### Data shown ###

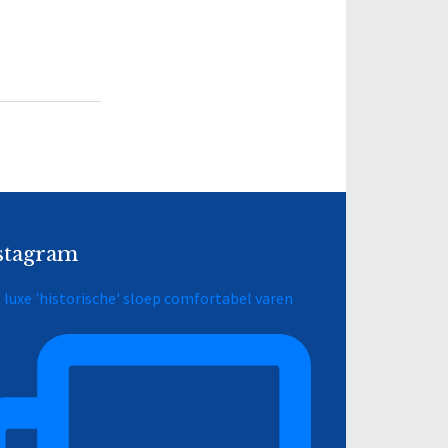
stagram
 luxe 'historische' sloep comfortabel varen
o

###

* Exercise requirements *
The whole listing is to be retyped exactly, with its pictures removed.

* Exercise response *
stagram
 luxe 'historische' sloep comfortabel varen
o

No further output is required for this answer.